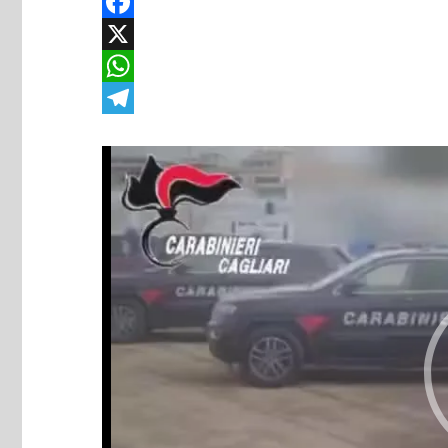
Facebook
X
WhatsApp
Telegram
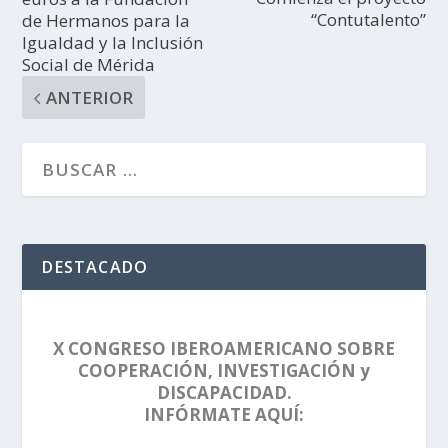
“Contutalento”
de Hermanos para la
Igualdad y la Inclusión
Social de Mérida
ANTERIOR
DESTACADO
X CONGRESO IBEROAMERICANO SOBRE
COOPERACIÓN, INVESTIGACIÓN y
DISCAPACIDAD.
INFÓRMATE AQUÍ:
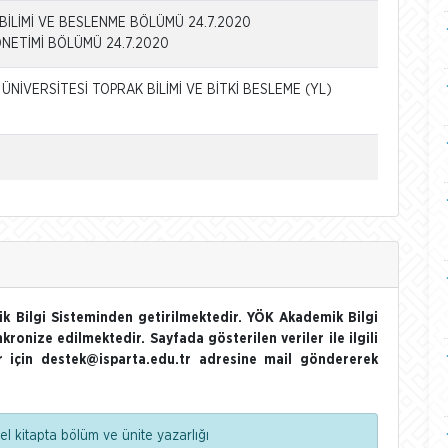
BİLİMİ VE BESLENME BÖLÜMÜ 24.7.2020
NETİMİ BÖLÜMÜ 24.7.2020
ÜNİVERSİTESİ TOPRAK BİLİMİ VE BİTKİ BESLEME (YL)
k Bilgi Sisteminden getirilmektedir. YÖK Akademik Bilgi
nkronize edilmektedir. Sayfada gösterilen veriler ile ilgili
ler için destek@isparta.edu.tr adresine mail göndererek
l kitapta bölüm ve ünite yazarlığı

==

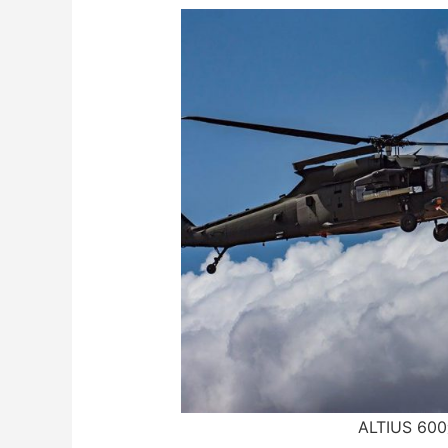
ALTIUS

Action item ▸ Retype, exactly and with no pictures, everything above from the line with "Social de Mérida" down to the line with "l kitapta bölüm ve ünite yazarlığı", both included.

Finished task ▸
Social de Mérida
ANTERIOR
DESTACADO
X CONGRESO IBEROAMERICANO SOBRE
COOPERACIÓN, INVESTIGACIÓN y
DISCAPACIDAD.
INFÓRMATE AQUÍ:
BİLİMİ VE BESLENME BÖLÜMÜ 24.7.2020
NETİMİ BÖLÜMÜ 24.7.2020
ÜNİVERSİTESİ TOPRAK BİLİMİ VE BİTKİ BESLEME (YL)
k Bilgi Sisteminden getirilmektedir. YÖK Akademik Bilgi
nkronize edilmektedir. Sayfada gösterilen veriler ile ilgili
ler için destek@isparta.edu.tr adresine mail göndererek
l kitapta bölüm ve ünite yazarlığı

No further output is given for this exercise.